[WORK TASK] Pictures are not repeated. Every line from the beginning of the entries through the one with "pour motif économique un salarié en" is restated exactly.

[RECORDS SUPPLIED]

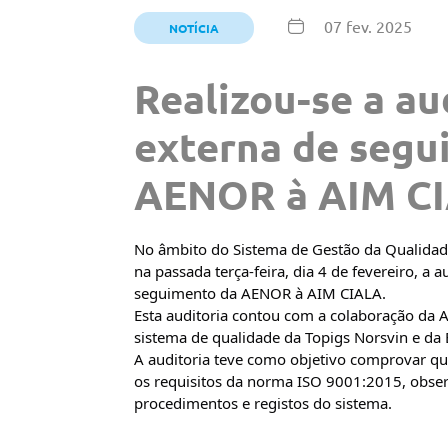
07 fev. 2025
NOTÍCIA
Realizou-se a au
externa de segu
AENOR à AIM C
No âmbito do Sistema de Gestão da Qualidad
na passada terça-feira, dia 4 de fevereiro, a a
seguimento da AENOR à AIM CIALA.
Esta auditoria contou com a colaboração da
sistema de qualidade da Topigs Norsvin e da
A auditoria teve como objetivo comprovar q
os requisitos da norma ISO 9001:2015, obser
procedimentos e registos
do sistema.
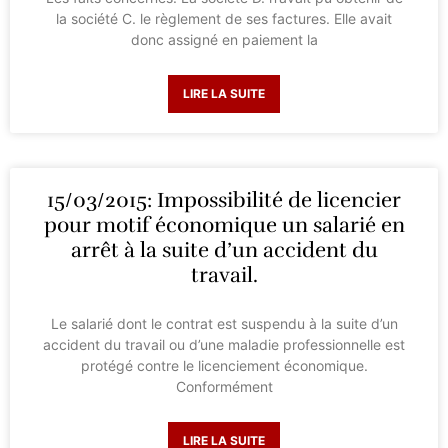
la société C. le règlement de ses factures. Elle avait
donc assigné en paiement la
LIRE LA SUITE
15/03/2015: Impossibilité de licencier
pour motif économique un salarié en
arrêt à la suite d’un accident du
travail.
Le salarié dont le contrat est suspendu à la suite d’un
accident du travail ou d’une maladie professionnelle est
protégé contre le licenciement économique.
Conformément
LIRE LA SUITE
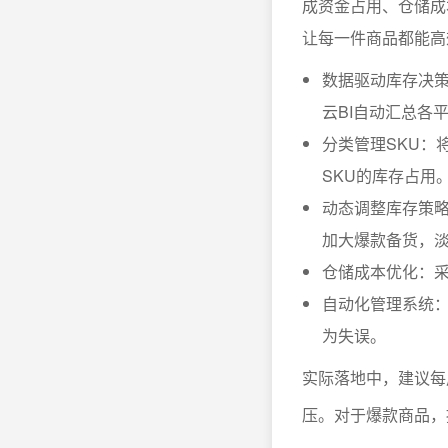
成资金占用、仓储成
让每一件商品都能高
数据驱动库存决
云BI自动汇总各
分类管理SKU：
SKU的库存占用
动态调整库存策
加大爆款备货，淡
仓储成本优化：
自动化管理系统：
为失误。
实际落地中，建议每
压。对于爆款商品，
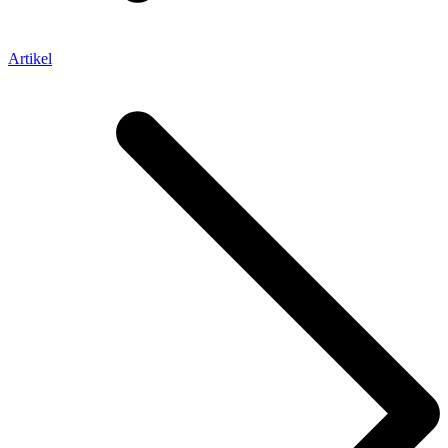
Artikel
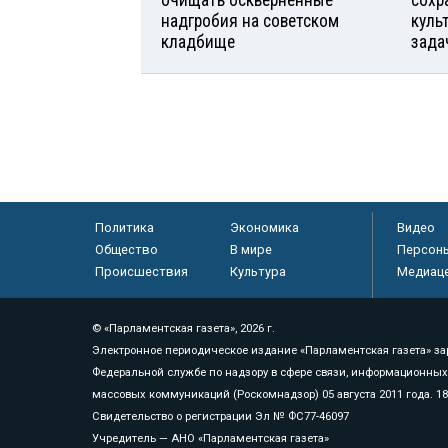
надгробия на советском
куль
кладбище
зада
Политика
Экономика
Видео
Общество
В мире
Персон
Происшествия
Культура
Медиац
© «Парламентская газета», 2026 г.
Электронное периодическое издание «Парламентская газета» за
Федеральной службе по надзору в сфере связи, информационных
массовых коммуникаций (Роскомнадзор) 05 августа 2011 года. 1
Свидетельство о регистрации Эл № ФС77-46097
Учредитель — АНО «Парламентская газета»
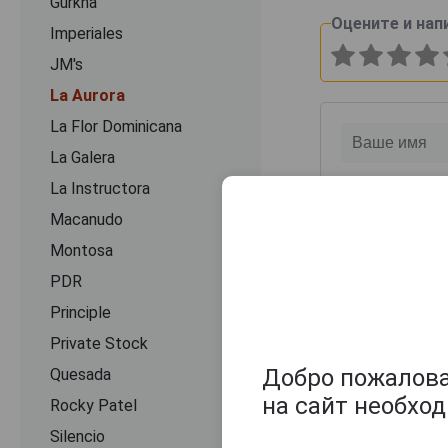
Gurkha
Оцените и нап
Imperiales
JM's
La Aurora
La Flor Dominicana
La Galera
La Instructora
Macanudo
Montosa
PDR
Principle
Private Stock
Добро пожаловат
Quesada
на сайт необхо
Rocky Patel
Silencio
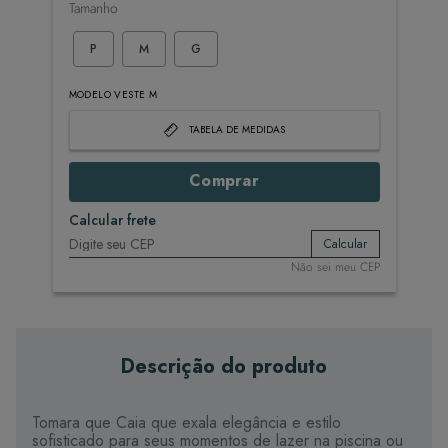
Tamanho
P
M
G
MODELO VESTE M
TABELA DE MEDIDAS
Comprar
Calcular frete
Calcular
Não sei meu CEP
Descrição do produto
Tomara que Caia que exala elegância e estilo
sofisticado para seus momentos de lazer na piscina ou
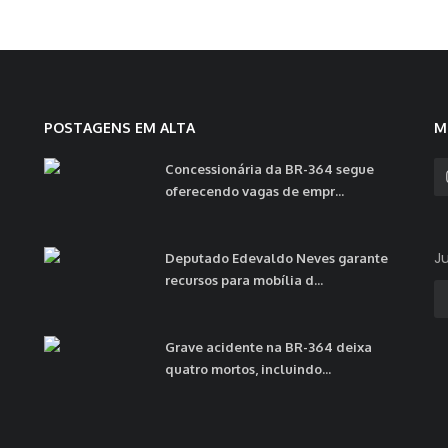
POSTAGENS EM ALTA
M
Concessionária da BR-364 segue
oferecendo vagas de empr...
J
Deputado Edevaldo Neves garante
recursos para mobília d...
Grave acidente na BR-364 deixa
quatro mortos, incluindo...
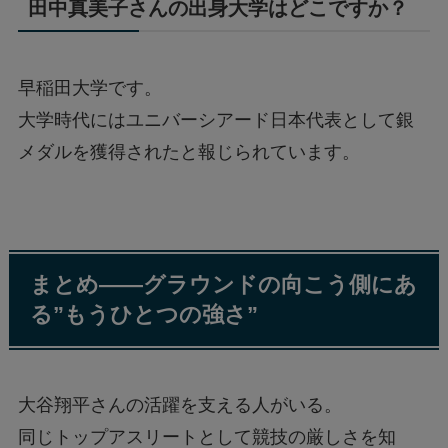
田中真美子さんの出身大学はどこですか？
早稲田大学です。
大学時代にはユニバーシアード日本代表として銀
メダルを獲得されたと報じられています。
まとめ——グラウンドの向こう側にあ
る”もうひとつの強さ”
大谷翔平さんの活躍を支える人がいる。
同じトップアスリートとして競技の厳しさを知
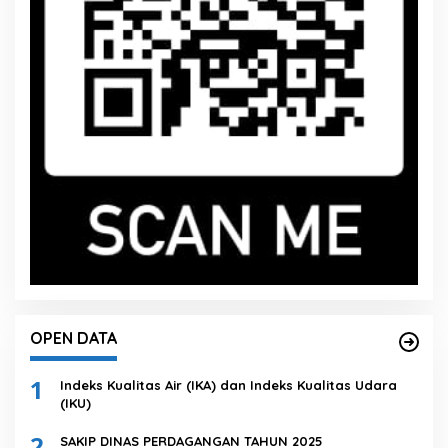
OPEN DATA
1
Indeks Kualitas Air (IKA) dan Indeks Kualitas Udara
(IKU)
2
SAKIP DINAS PERDAGANGAN TAHUN 2025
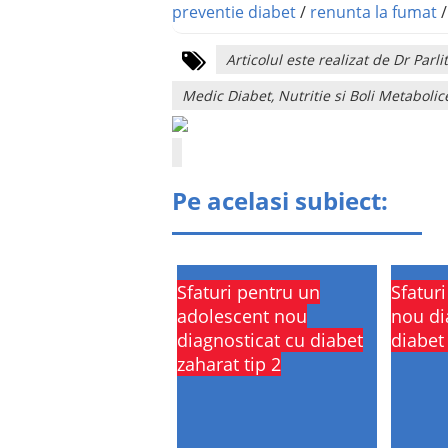
preventie diabet
/
renunta la fumat
Articolul este realizat de Dr Pa
Medic Diabet, Nutritie si Boli Metabolic
Pe acelasi subiect:
Sfaturi pentru un
Sfatur
adolescent nou
nou di
diagnosticat cu diabet
diabet 
zaharat tip 2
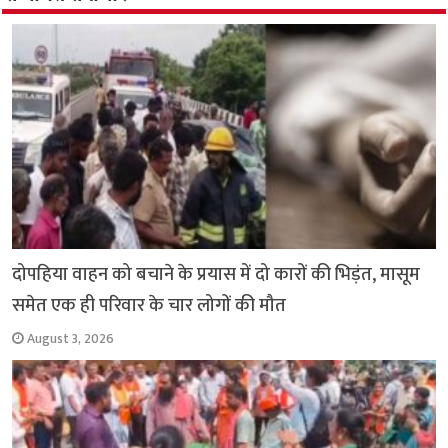
o
p
k
p
दोपहिया वाहन को बचाने के प्रयास में दो कारों की भिड़ंत, मासूम
समेत एक ही परिवार के चार लोगों की मौत
August 3, 2026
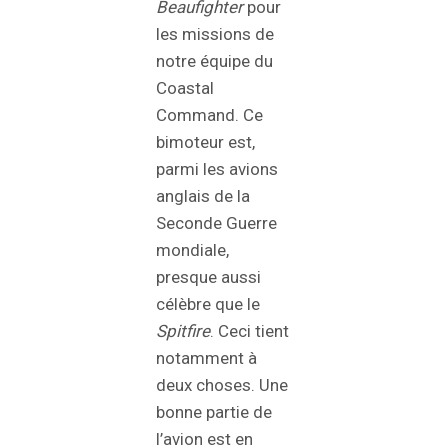
Beaufighter
pour
les missions de
notre équipe du
Coastal
Command. Ce
bimoteur est,
parmi les avions
anglais de la
Seconde Guerre
mondiale,
presque aussi
célèbre que le
Spitfire
. Ceci tient
notamment à
deux choses. Une
bonne partie de
l’avion est en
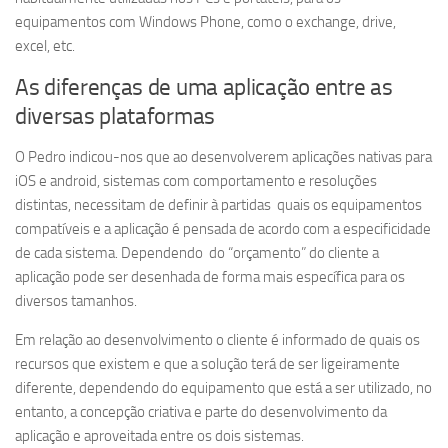
equipamentos com Windows Phone, como o exchange, drive,
excel, etc.
As diferenças de uma aplicação entre as
diversas plataformas
O Pedro indicou-nos que ao desenvolverem aplicações nativas para
iOS e android, sistemas com comportamento e resoluções
distintas, necessitam de definir à partidas quais os equipamentos
compatíveis e a aplicação é pensada de acordo com a especificidade
de cada sistema. Dependendo do “orçamento” do cliente a
aplicação pode ser desenhada de forma mais específica para os
diversos tamanhos.
Em relação ao desenvolvimento o cliente é informado de quais os
recursos que existem e que a solução terá de ser ligeiramente
diferente, dependendo do equipamento que está a ser utilizado, no
entanto, a concepção criativa e parte do desenvolvimento da
aplicação e aproveitada entre os dois sistemas.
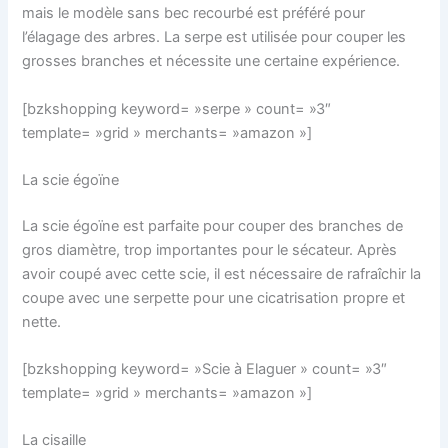
mais le modèle sans bec recourbé est préféré pour
l’élagage des arbres. La serpe est utilisée pour couper les
grosses branches et nécessite une certaine expérience.
[bzkshopping keyword= »serpe » count= »3″
template= »grid » merchants= »amazon »]
La scie égoïne
La scie égoïne est parfaite pour couper des branches de
gros diamètre, trop importantes pour le sécateur. Après
avoir coupé avec cette scie, il est nécessaire de rafraîchir la
coupe avec une serpette pour une cicatrisation propre et
nette.
[bzkshopping keyword= »Scie à Elaguer » count= »3″
template= »grid » merchants= »amazon »]
La cisaille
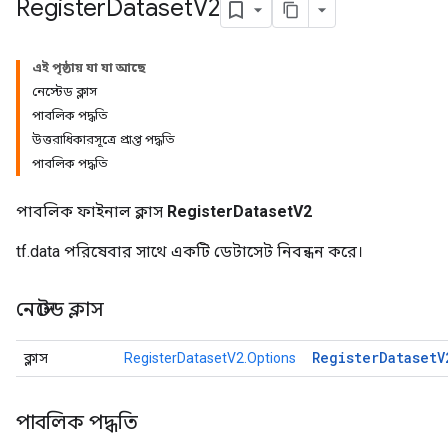
Register
Dataset
V2
এই পৃষ্ঠায় যা যা আছে
নেস্টেড ক্লাস
পাবলিক পদ্ধতি
উত্তরাধিকারসূত্রে প্রাপ্ত পদ্ধতি
পাবলিক পদ্ধতি
পাবলিক ফাইনাল ক্লাস
RegisterDatasetV2
tf.data পরিষেবার সাথে একটি ডেটাসেট নিবন্ধন করে।
নেস্টেড ক্লাস
Register
Dataset
V
ক্লাস
RegisterDatasetV2.Options
পাবলিক পদ্ধতি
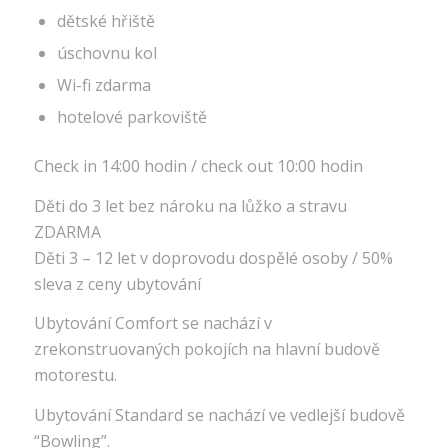
dětské hřiště
úschovnu kol
Wi-fi zdarma
hotelové parkoviště
Check in 14:00 hodin / check out 10:00 hodin
Děti do 3 let bez nároku na lůžko a stravu
ZDARMA
Děti 3 – 12 let v doprovodu dospělé osoby / 50%
sleva z ceny ubytování
Ubytování Comfort se nachází v
zrekonstruovaných pokojích na hlavní budově
motorestu.
Ubytování Standard se nachází ve vedlejší budově
“Bowling”.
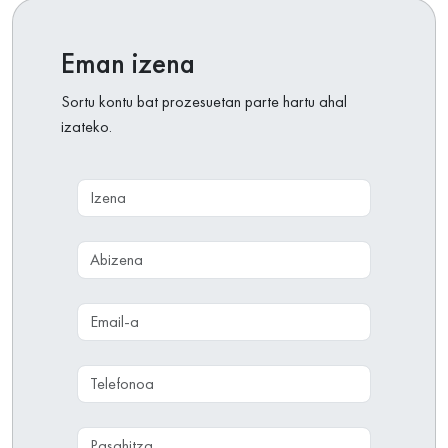
Eman izena
Sortu kontu bat prozesuetan parte hartu ahal
izateko.
Izena
Abizena
Email-a
Telefonoa
Pasahitza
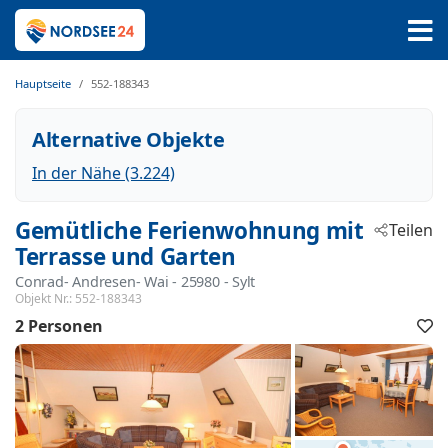
Hauptseite
552-188343
Alternative Objekte
In der Nähe (3.224)
Gemütliche Ferienwohnung mit
Teilen
Terrasse und Garten
Conrad- Andresen- Wai
 - 25980
 - Sylt
Objekt Nr.:
552-188343
2 Personen
F
h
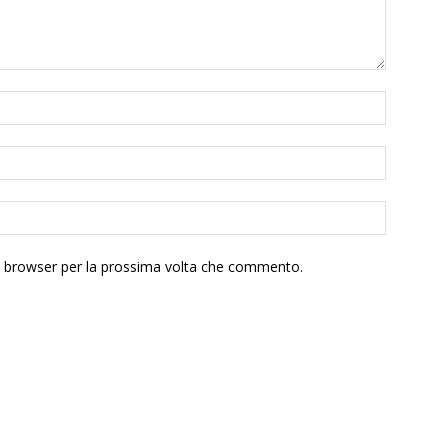
to browser per la prossima volta che commento.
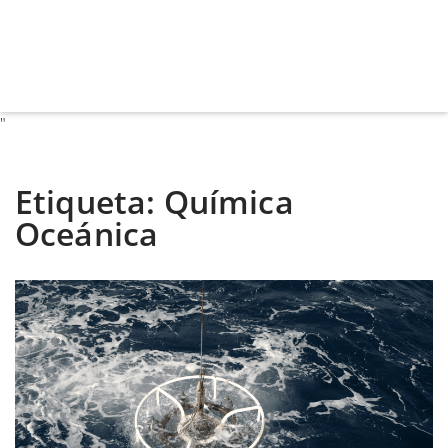
"
Etiqueta:
Química
Oceánica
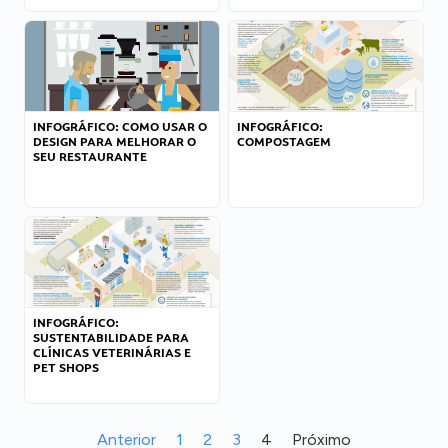
INFOGRÁFICO: COMO USAR O
INFOGRÁFICO:
DESIGN PARA MELHORAR O
COMPOSTAGEM
SEU RESTAURANTE
INFOGRÁFICO:
SUSTENTABILIDADE PARA
CLÍNICAS VETERINÁRIAS E
PET SHOPS
Anterior
1
2
3
4
Próximo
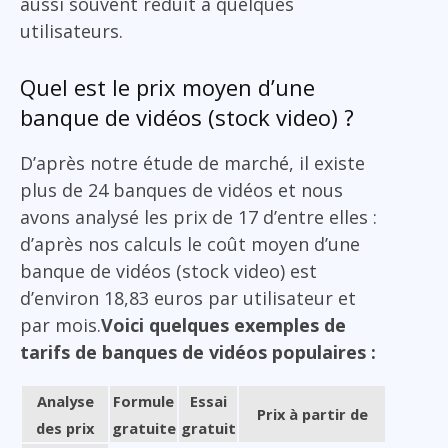
aussi souvent réduit à quelques
utilisateurs.
Quel est le prix moyen d’une
banque de vidéos (stock video) ?
D’après notre étude de marché, il existe
plus de 24 banques de vidéos et nous
avons analysé les prix de 17 d’entre elles :
d’après nos calculs le coût moyen d’une
banque de vidéos (stock video) est
d’environ 18,83 euros par utilisateur et
par mois.
Voici quelques exemples de
tarifs de banques de vidéos populaires :
Analyse
Formule
Essai
Prix à partir de
des prix
gratuite
gratuit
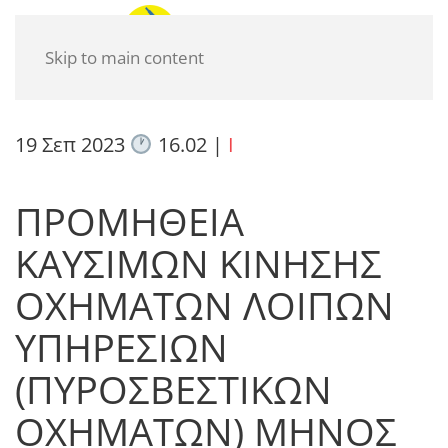
Skip to main content
19 Σεπ 2023
16.02
|
I
ΠΡΟΜΗΘΕΙΑ
ΚΑΥΣΙΜΩΝ ΚΙΝΗΣΗΣ
ΟΧΗΜΑΤΩΝ ΛΟΙΠΩΝ
ΥΠΗΡΕΣΙΩΝ
(ΠΥΡΟΣΒΕΣΤΙΚΩΝ
ΟΧΗΜΑΤΩΝ) ΜΗΝΟΣ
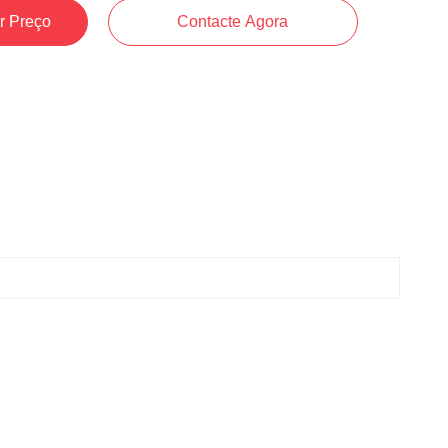
r Preço
Contacte Agora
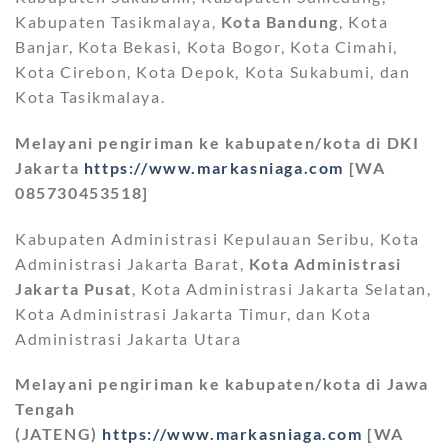
Kabupaten Tasikmalaya,
Kota Bandung
, Kota
Banjar, Kota Bekasi, Kota Bogor, Kota Cimahi,
Kota Cirebon, Kota Depok, Kota Sukabumi, dan
Kota Tasikmalaya.
Melayani pengiriman ke kabupaten/kota di DKI
Jakarta
https://www.markasniaga.com
[WA
085730453518]
Kabupaten Administrasi Kepulauan Seribu, Kota
Administrasi Jakarta Barat,
Kota Administrasi
Jakarta Pusat
, Kota Administrasi Jakarta Selatan,
Kota Administrasi Jakarta Timur, dan Kota
Administrasi Jakarta Utara
Melayani pengiriman ke kabupaten/kota di Jawa
Tengah
(JATENG)
https://www.markasniaga.com
[WA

[SOLUTION TO THIS EXERCISE]
07 fev. 2025
NOTÍCIA
Realizou-se a au
externa de segu
AENOR à AIM C
No âmbito do Sistema de Gestão da Qualidad
na passada terça-feira, dia 4 de fevereiro, a a
seguimento da AENOR à AIM CIALA.
Esta auditoria contou com a colaboração da
sistema de qualidade da Topigs Norsvin e da
A auditoria teve como objetivo comprovar q
os requisitos da norma ISO 9001:2015, obser
procedimentos e registos
do sistema.
la société C. le règlement de ses factures. Elle avait
donc assigné en paiement la
LIRE LA SUITE
15/03/2015: Impossibilité de licencier
pour motif économique un salarié en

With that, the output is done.